Source records:
_____

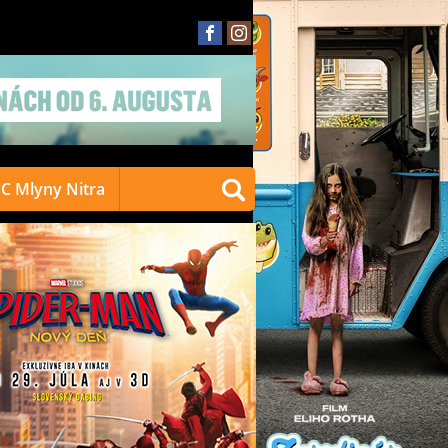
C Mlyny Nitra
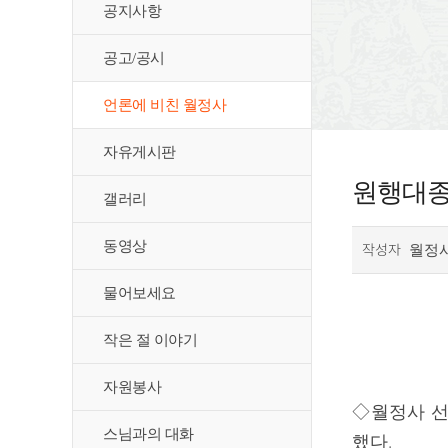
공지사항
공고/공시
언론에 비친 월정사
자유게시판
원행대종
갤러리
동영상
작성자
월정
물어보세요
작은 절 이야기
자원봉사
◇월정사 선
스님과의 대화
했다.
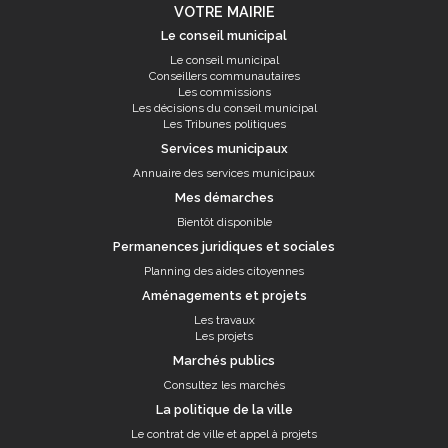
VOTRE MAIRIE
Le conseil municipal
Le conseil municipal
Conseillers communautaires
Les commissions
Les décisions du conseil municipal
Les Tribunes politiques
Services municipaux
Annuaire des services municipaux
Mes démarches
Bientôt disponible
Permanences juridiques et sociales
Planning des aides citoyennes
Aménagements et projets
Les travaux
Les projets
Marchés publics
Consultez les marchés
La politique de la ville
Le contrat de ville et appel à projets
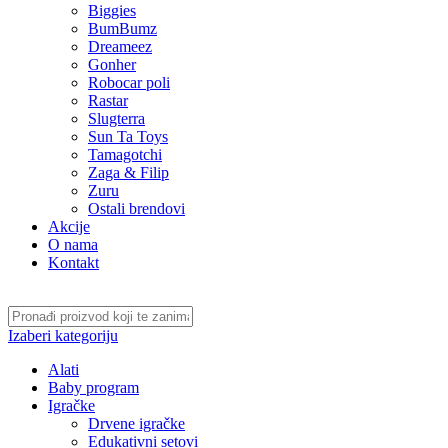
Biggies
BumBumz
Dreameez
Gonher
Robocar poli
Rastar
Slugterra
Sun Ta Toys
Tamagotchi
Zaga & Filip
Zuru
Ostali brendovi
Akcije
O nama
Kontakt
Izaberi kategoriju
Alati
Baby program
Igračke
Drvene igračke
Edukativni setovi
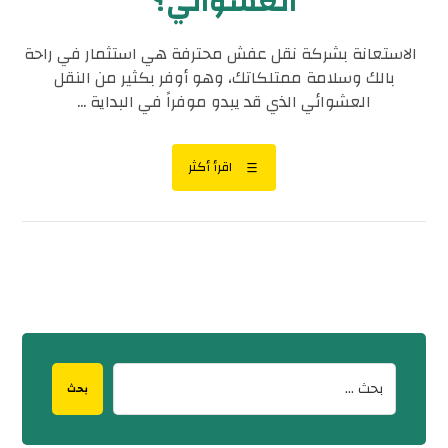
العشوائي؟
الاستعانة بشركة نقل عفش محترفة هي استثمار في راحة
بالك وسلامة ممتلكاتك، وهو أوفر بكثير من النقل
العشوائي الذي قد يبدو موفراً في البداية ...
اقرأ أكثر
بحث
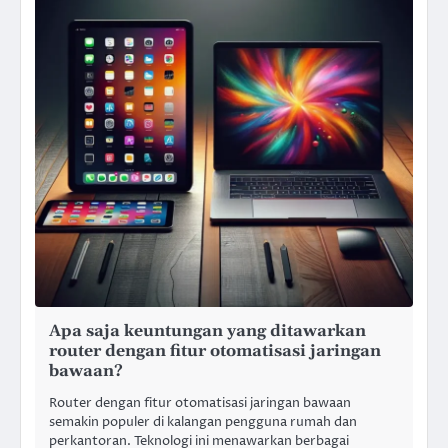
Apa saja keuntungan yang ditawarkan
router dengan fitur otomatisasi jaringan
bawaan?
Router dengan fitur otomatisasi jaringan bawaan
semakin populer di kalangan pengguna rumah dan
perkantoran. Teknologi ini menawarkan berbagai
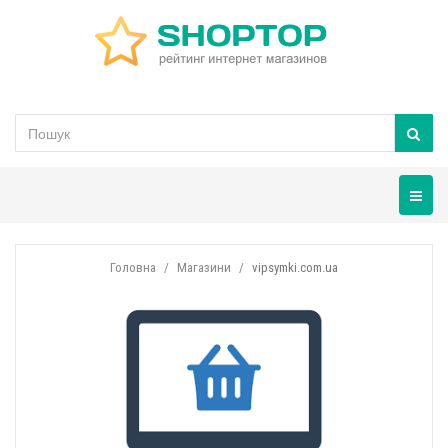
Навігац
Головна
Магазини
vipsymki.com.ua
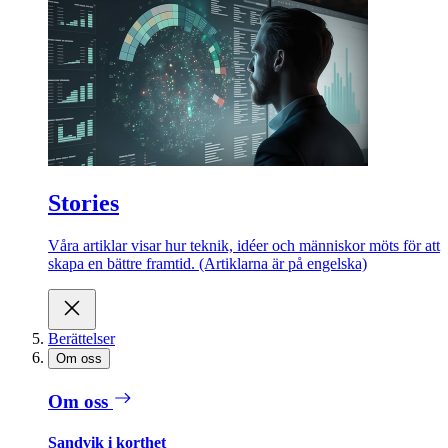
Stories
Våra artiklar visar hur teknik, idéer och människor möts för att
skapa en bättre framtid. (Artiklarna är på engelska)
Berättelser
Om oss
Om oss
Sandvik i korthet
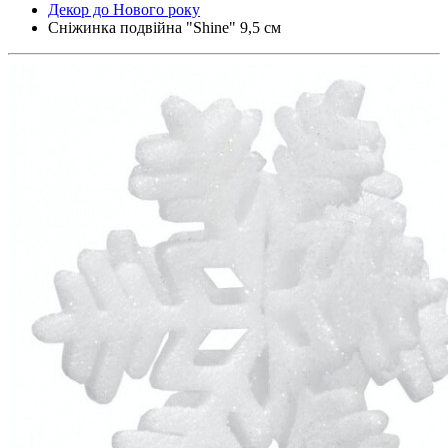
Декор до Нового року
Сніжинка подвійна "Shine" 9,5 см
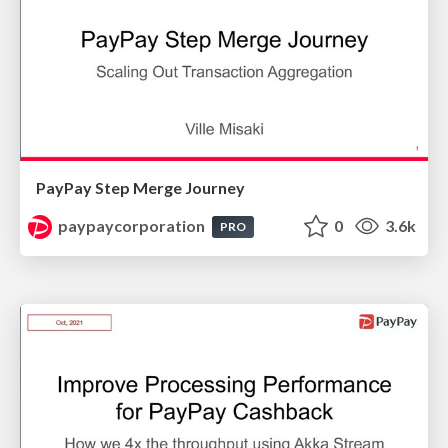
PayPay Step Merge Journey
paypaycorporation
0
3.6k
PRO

_____

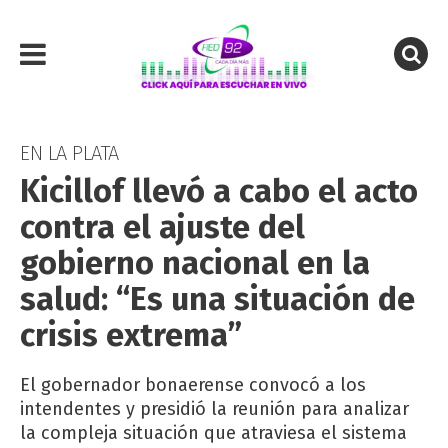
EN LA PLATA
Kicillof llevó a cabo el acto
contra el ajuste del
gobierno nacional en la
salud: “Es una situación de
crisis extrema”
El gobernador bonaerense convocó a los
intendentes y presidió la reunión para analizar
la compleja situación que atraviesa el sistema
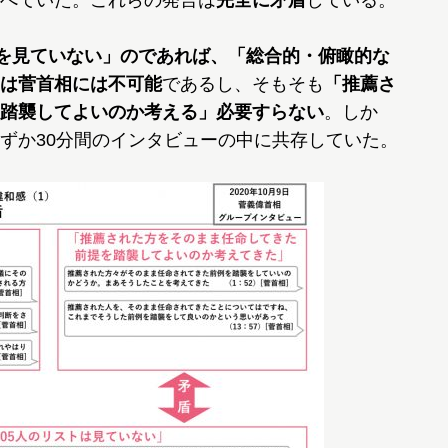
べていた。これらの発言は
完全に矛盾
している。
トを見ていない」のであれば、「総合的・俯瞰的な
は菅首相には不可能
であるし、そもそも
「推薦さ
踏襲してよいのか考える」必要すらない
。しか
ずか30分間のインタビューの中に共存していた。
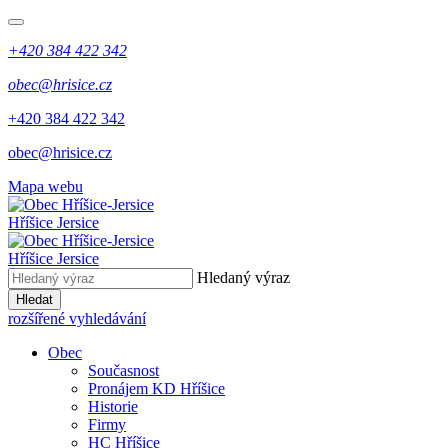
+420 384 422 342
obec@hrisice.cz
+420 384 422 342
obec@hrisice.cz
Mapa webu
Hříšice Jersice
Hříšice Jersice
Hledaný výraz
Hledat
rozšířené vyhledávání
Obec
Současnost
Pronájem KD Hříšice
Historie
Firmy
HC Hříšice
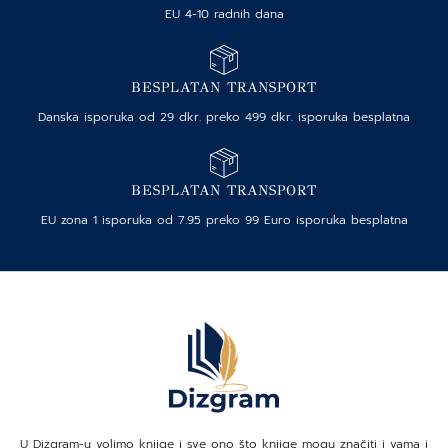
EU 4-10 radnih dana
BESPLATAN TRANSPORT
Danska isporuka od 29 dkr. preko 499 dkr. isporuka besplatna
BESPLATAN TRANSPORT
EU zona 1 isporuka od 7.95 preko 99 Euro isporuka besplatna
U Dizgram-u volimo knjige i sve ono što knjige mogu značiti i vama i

_____

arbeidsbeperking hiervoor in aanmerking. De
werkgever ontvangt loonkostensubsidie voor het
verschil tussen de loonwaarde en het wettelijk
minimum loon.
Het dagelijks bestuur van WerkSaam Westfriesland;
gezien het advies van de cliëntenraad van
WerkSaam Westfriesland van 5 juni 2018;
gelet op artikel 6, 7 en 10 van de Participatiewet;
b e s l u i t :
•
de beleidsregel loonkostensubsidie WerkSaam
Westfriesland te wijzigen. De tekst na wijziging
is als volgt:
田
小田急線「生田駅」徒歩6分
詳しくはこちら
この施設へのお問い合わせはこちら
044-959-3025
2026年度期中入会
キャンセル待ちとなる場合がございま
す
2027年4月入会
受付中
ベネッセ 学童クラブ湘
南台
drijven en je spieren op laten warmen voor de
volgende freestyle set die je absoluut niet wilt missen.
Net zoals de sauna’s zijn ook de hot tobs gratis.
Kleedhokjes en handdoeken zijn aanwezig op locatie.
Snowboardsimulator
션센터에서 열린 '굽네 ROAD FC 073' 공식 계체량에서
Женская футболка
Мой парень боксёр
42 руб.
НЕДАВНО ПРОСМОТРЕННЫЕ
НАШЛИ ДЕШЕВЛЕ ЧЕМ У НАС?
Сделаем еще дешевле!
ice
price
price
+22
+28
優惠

_____

## Problem to work on
Above are the records; copy from them only the lines starting at the one containing "Aménagements et projets" and ending at the one containing "بالك وسلامة ممتلكاتك، وهو أوفر بكثير من النقل", exactly and without pictures.

## Task output
Aménagements et projets
Les travaux
Les projets
Marchés publics
Consultez les marchés
La politique de la ville
Le contrat de ville et appel à projets
Biggies
BumBumz
Dreameez
Gonher
Robocar poli
Rastar
Slugterra
Sun Ta Toys
Tamagotchi
Zaga & Filip
Zuru
Ostali brendovi
Akcije
O nama
Kontakt
Izaberi kategoriju
Alati
Baby program
Igračke
Drvene igračke
Edukativni setovi
العشوائي؟
الاستعانة بشركة نقل عفش محترفة هي استثمار في راحة
بالك وسلامة ممتلكاتك، وهو أوفر بكثير من النقل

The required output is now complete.